Tiens, voilà le facteur « moustache », le père Fouettard du quartier. Un monstre géant ou peut-être le loup du petit chaperon rouge debout sur le perron, dans l’encadrement de la porte. La sonnette retentissait, je courais me planquer sous ses deux étages de tabliers tout chaud attendant que la porte se referme, de le voir s’en retourner satisfait d’avoir proféré sa grosse blague matinale, terrifiante.
Plus tard, je l’ai souvent retrouvé incarné en gardien d’immeuble, de square, d’école, en voisin mal luné, vieux loup de mer en mal ou en quête d’amour vociférant à tout bout de champ contre le vivant.
Puis encore, les gaufrettes au chocolat de Valentine, la grosse dame morte de l’appendicite à 80 ans. Un océan de vie, Valentine. Quand elle passait le portail du jardin pour rendre visite à sa copine, sa générosité était déjà dans la cuisine. Les gaufrettes qu’elle m’offrait sentaient le cœur.

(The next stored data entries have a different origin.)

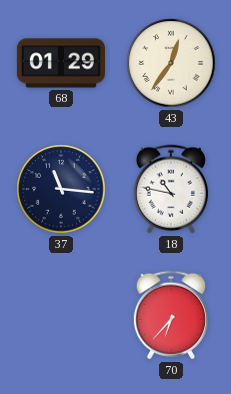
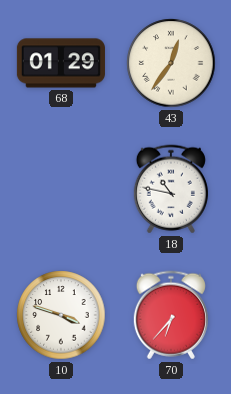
37: 11:16 -> none
10: none -> 3:48
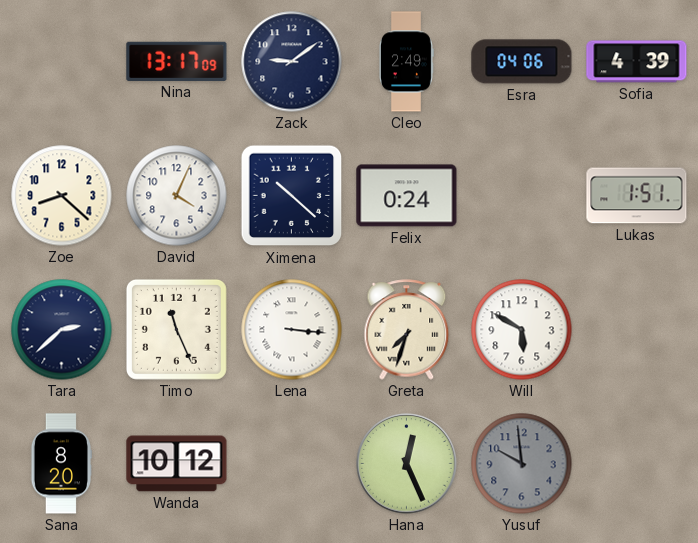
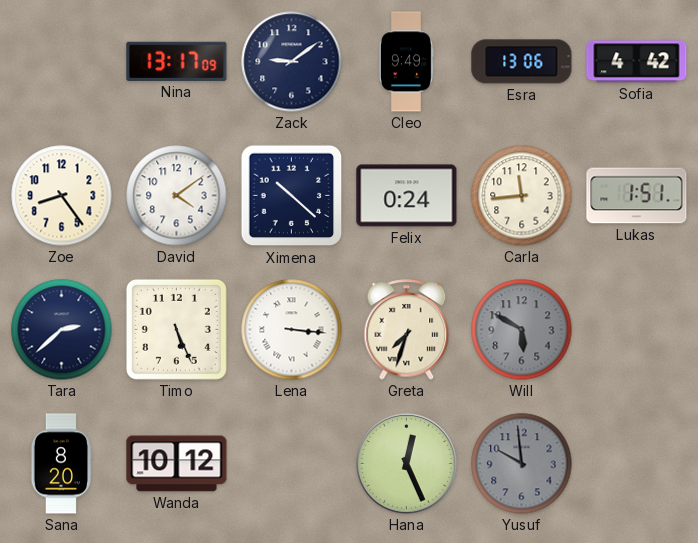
Cleo: 2:49 -> 9:49
Esra: 04:06 -> 13:06
Sofia: 4:39 -> 4:42
Zoe: 8:22 -> 8:24
David: 4:04 -> 4:09
Carla: none -> 11:44
Timo: 11:26 -> 5:26
Will dial: white -> grey
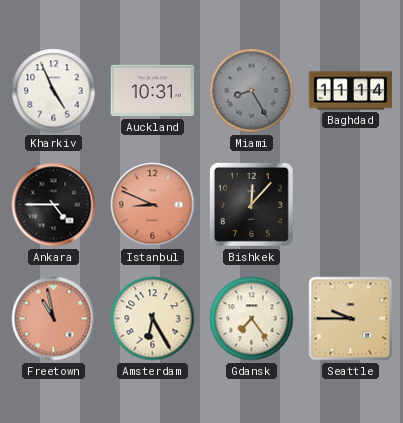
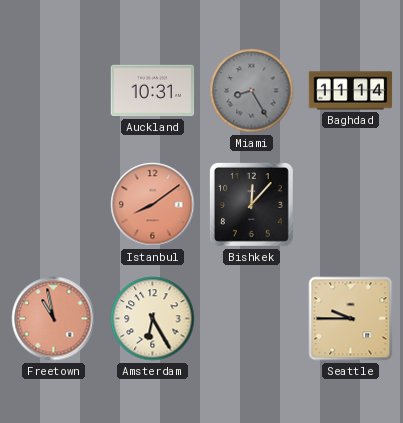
Kharkiv: 4:56 -> none
Ankara: 4:45 -> none
Istanbul: 8:49 -> 8:09
Gdansk: 7:24 -> none
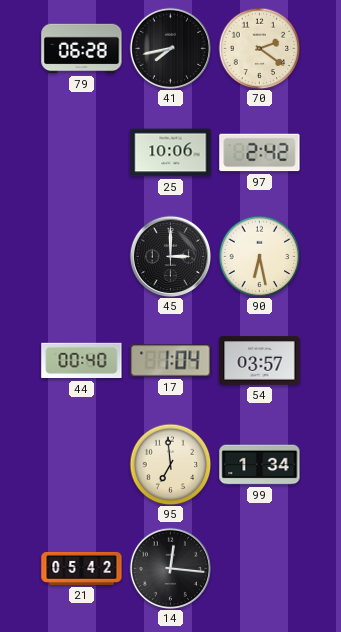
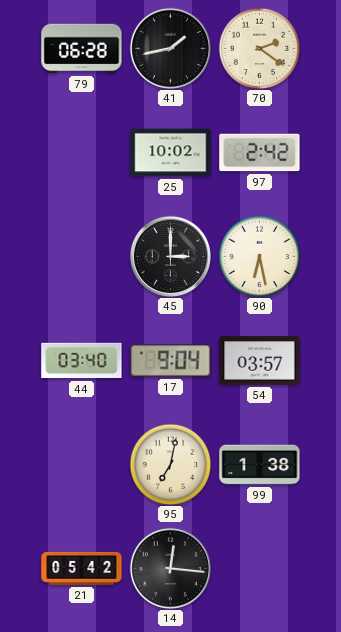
41: 7:43 -> 1:43
25: 10:06 -> 10:02
44: 00:40 -> 03:40
17: 1:04 -> 9:04
95: 6:59 -> 7:02
99: 1:34 -> 1:38
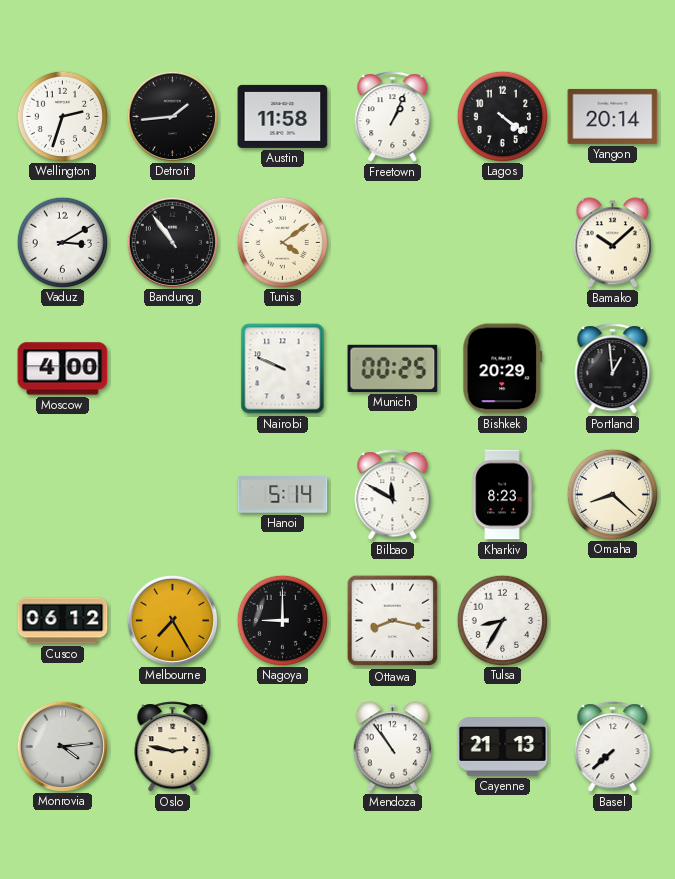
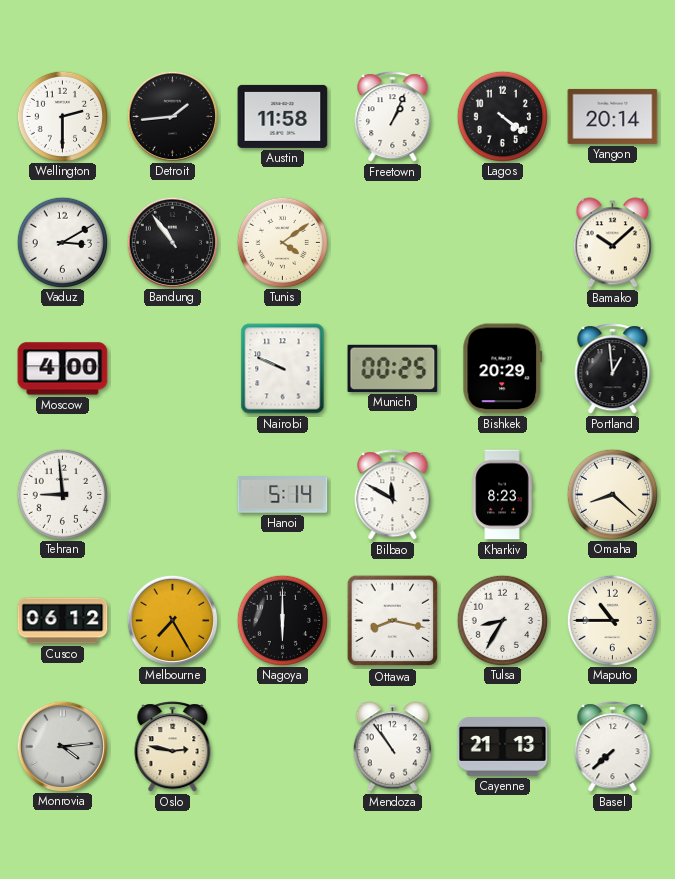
Wellington: 2:33 -> 2:30
Tehran: none -> 8:59
Nagoya: 9:00 -> 6:00
Maputo: none -> 10:45
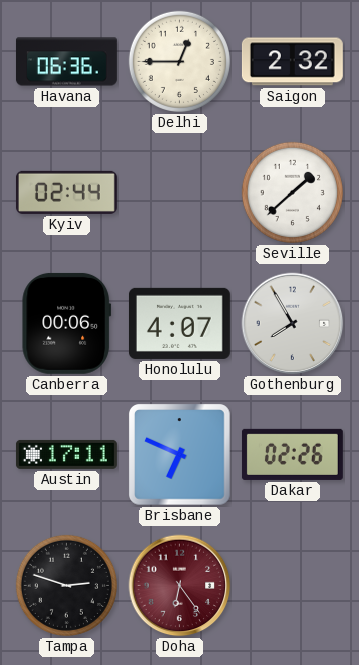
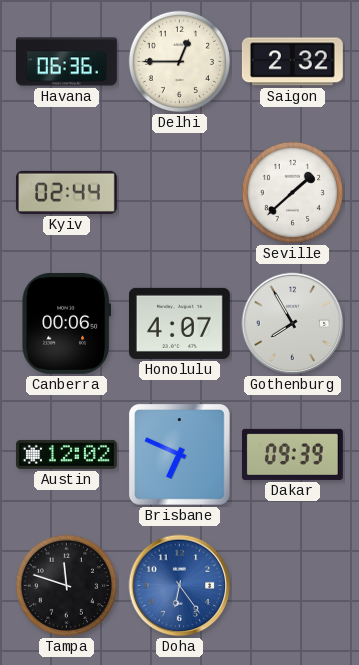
Austin: 17:11 -> 12:02
Dakar: 02:26 -> 09:39
Tampa: 2:48 -> 11:48
Doha dial: burgundy -> blue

Parfois, cette vieille arrière-grand-mère me contait sa longue vie, je sentais alors la lourdeur réaliste de Zola : le ventre de Paris, l’assommoir. La lumière effleurait très rarement son visage.
Une misérable histoire. La noirceur des fumées d’usine. Une maman décédée trop tôt. Une enfance ailleurs, loin des senteurs de tendresse. Les deux guerres ; un mari qu’elle n’aimait pas ; une fille qui semblait la haïr sans qu’elle comprenne pourquoi.
C’était difficile à supporter pour la jeune fille que j’étais, ce regard porté sur son histoire, sur ces personnages que j’aimais. Pourtant je sentais de l’exploit, du miraculeux, une force qui transperçait la nuit de son sabre vibrant. Elle était toujours là, elle avait traversé tout ça sans jamais s’abandonner.
Tellement vieille, elle n’en revenait pas quand je lui rappelais son âge : « 93 ans » disait-elle, du fond de son abîme secret « le temps est passé si vite, je n’aurais jamais cru devenir si vieille, après tout ça… »

Au-delà de ces heures, nous nous apprivoisions et le silence avait ce goût profond d’une longue et secrète prière.

Un jour, elle est partie très loin, au-devant de moi-même. La fatigue de son corps comme un beau fruit trop mûr a engendré mon bourgeon sans pouvoir le retenir.
Son enterrement sera à jamais sculpté sur les coteaux de ma mémoire.
Je voulais une fête ! Dégager le fardeau, soulever le couvercle pour laisser l’oiseau prisonnier s’envoler d’elle. Il était grand temps de sauter la barrière pour rejoindre son île.
Mes amis étaient là. Vingt, vingt-cinq ans tout au plus entourant de leurs jeunes cœurs son vieux corps abîmé. Le souvenir d’une dame aussi, une grande dame représentante de Dieu. J’avais hésité à l’inviter tant à cette époque mon rapport au divin était cynique.
Pourtant ce jour-là, tous ensemble nous avons hissé la grand-voile et le vent est venu balayant l’hiver de sa vie.
Tous ont cru qu’elle allait se réveiller, se relever tant l’énergie portait une étoile à son front.
Sans doute avaient-ils raison, elle venait de vivre le grand passage. On la croyait derrière nous ; elle était devant, nous montrant le chemin.

Je voudrais qu’elle sache que ce trésor légué est graine offerte au monde germant jusqu’à la sève.